I think we both agree on where we want to go.
The difference is probably that current way SIP is used might be enough
for you, but as a 10 years SIP endpoint stack builder, I'm just bored
about using SIP over non transparent network. Not your fault...
I'm sorry to be so differently opinionated on
this, particularly
because I like ICE esthetically as the "e2e" solution. However,
somehow in the Internet the things that are deployable today always
matter. (even if considered evil, such as NATs)
Don't be sorry.
My intention for this thread was just to ask ser/kamailio/whatever to
make sure the future will not be the same as the 10 past years. My
intention was not to say "you are all wrong".
No problem at all -- it is indeed an uneasy question.

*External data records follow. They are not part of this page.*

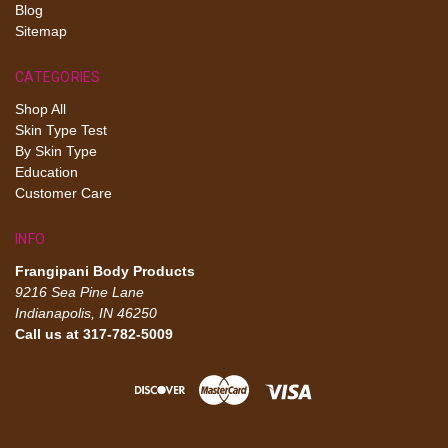
Blog
Sitemap
CATEGORIES
Shop All
Skin Type Test
By Skin Type
Education
Customer Care
INFO
Frangipani Body Products
9216 Sea Pine Lane
Indianapolis, IN 46250
Call us at 317-782-5009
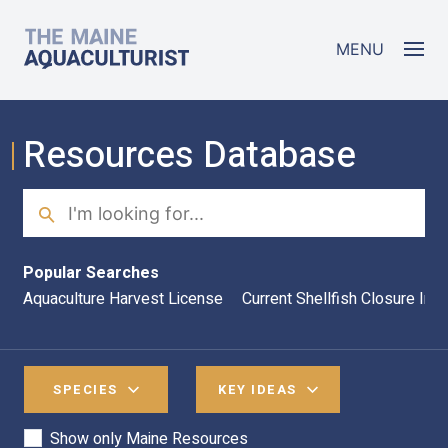
Skip to main content
The Maine Aquaculturist
MENU
Resources Database
Search
Sea
Popular Searches
Aquaculture Harvest License
Current Shellfish Closure Inf
SPECIES
KEY IDEAS
Show only Maine Resources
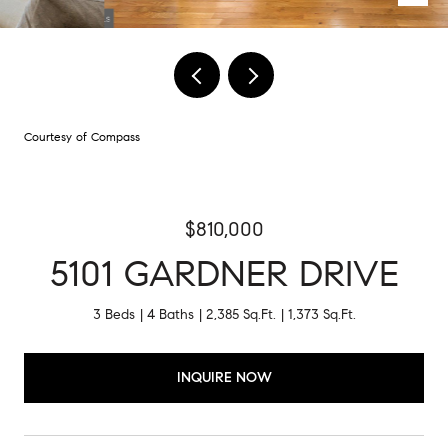
Courtesy of Compass
$810,000
5101 GARDNER DRIVE
3 Beds
4 Baths
2,385 Sq.Ft.
1,373 Sq.Ft.
INQUIRE NOW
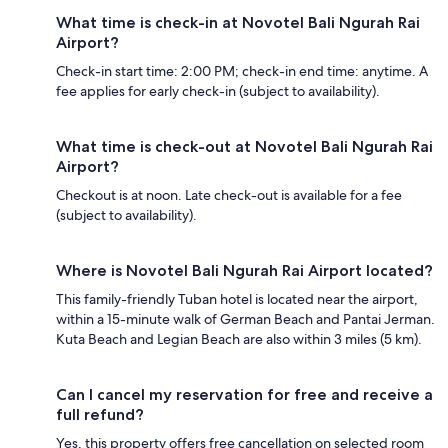
What time is check-in at Novotel Bali Ngurah Rai
Airport?
Check-in start time: 2:00 PM; check-in end time: anytime. A
fee applies for early check-in (subject to availability).
What time is check-out at Novotel Bali Ngurah Rai
Airport?
Checkout is at noon. Late check-out is available for a fee
(subject to availability).
Where is Novotel Bali Ngurah Rai Airport located?
This family-friendly Tuban hotel is located near the airport,
within a 15-minute walk of German Beach and Pantai Jerman.
Kuta Beach and Legian Beach are also within 3 miles (5 km).
Can I cancel my reservation for free and receive a
full refund?
Yes, this property offers free cancellation on selected room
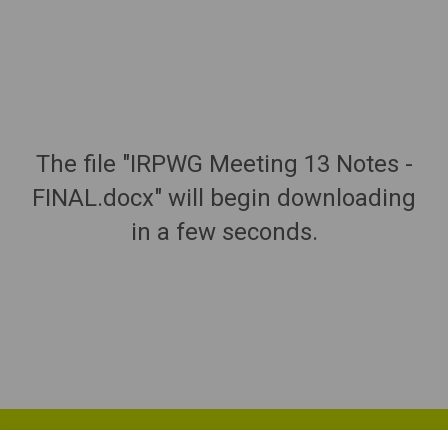
The file "IRPWG Meeting 13 Notes -
FINAL.docx" will begin downloading
in a few seconds.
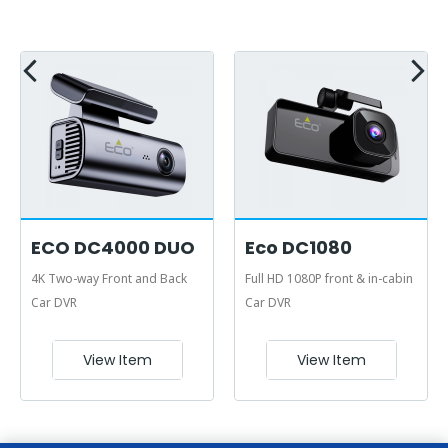
ECO DC4000 DUO
Eco DC1080
4K Two-way Front and Back
Full HD 1080P front & in-cabin
Car DVR
Car DVR
View Item
View Item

The end-to-end-ness of ice seems appealing like say TCP does. TCP is robust
in that whatever happens in the network, smart software (quite complex
in fact)
in the end-devices can deal with it. So I keep asking myself why ICE is
getting so little traction if the same thing works for TCP. One of the
reasons
could be that it is a sort of backwards-compatibility problem, since in
a way
it is a layer 3/4 technology and changing IP/transport layer is just
painful. One
could also argue that it can't be fully e2e since it relies on network
via TURN,
even though as the last resort.
It is not a clear bet to me -- in fact I fell a bit ashamed I may be
giving up
on ICE too early. Still I do. Does anyone have a memory of a technology that
was "clean", came late and surpassed "internet workarounds"?